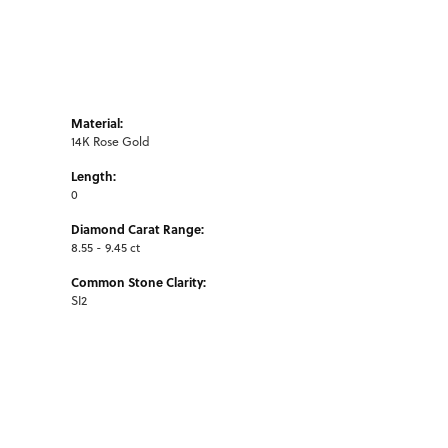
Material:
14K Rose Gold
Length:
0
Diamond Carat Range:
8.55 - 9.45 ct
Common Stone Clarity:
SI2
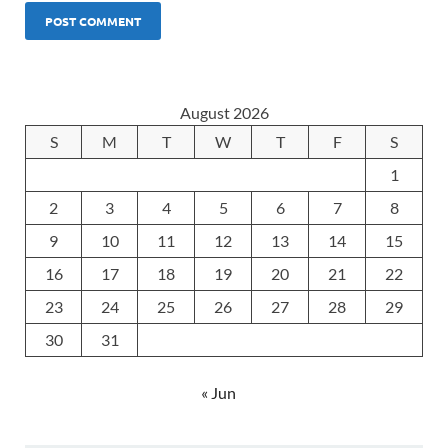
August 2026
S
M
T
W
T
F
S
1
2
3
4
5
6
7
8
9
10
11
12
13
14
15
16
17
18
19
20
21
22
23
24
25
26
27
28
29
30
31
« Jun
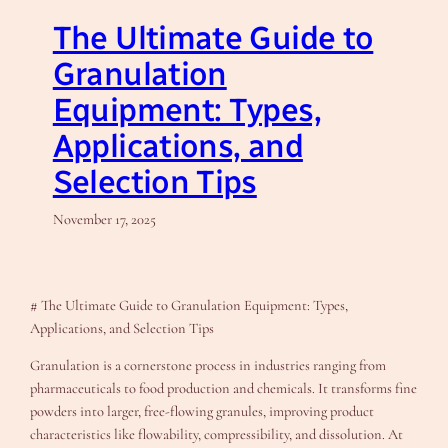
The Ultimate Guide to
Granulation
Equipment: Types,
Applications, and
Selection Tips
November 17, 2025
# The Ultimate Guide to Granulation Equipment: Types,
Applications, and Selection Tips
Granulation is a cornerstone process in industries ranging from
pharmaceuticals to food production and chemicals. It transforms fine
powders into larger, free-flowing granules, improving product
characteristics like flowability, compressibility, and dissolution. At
^^^^^^^^^^^^^^^^
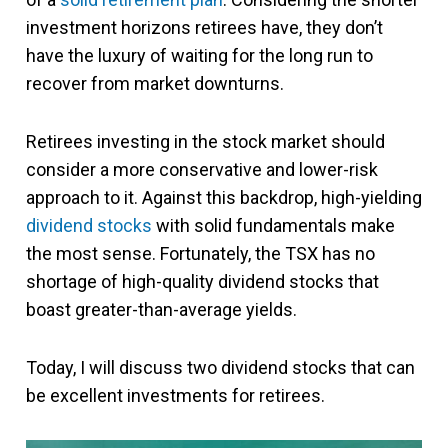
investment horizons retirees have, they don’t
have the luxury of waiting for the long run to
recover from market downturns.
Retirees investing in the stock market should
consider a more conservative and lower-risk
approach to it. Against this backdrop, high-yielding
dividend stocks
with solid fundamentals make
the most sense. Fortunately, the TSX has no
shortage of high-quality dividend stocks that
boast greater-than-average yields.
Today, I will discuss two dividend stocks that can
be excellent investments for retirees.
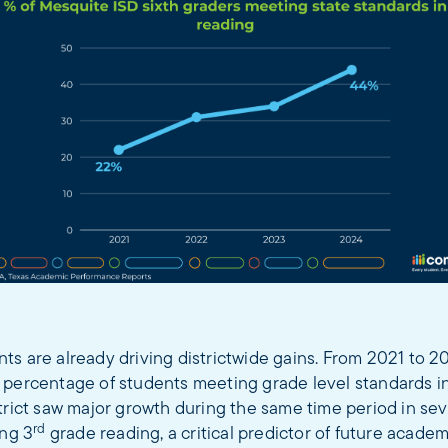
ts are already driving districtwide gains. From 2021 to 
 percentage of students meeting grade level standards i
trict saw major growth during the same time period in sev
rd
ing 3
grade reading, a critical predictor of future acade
^^^^^^^^^^^^^^^^
> [DIRECTIONS FOR THIS TASK]: In the records above, find the lines holding "that". Copy each one.

> [REPLY]:
shortage of high-quality dividend stocks that
Today, I will discuss two dividend stocks that can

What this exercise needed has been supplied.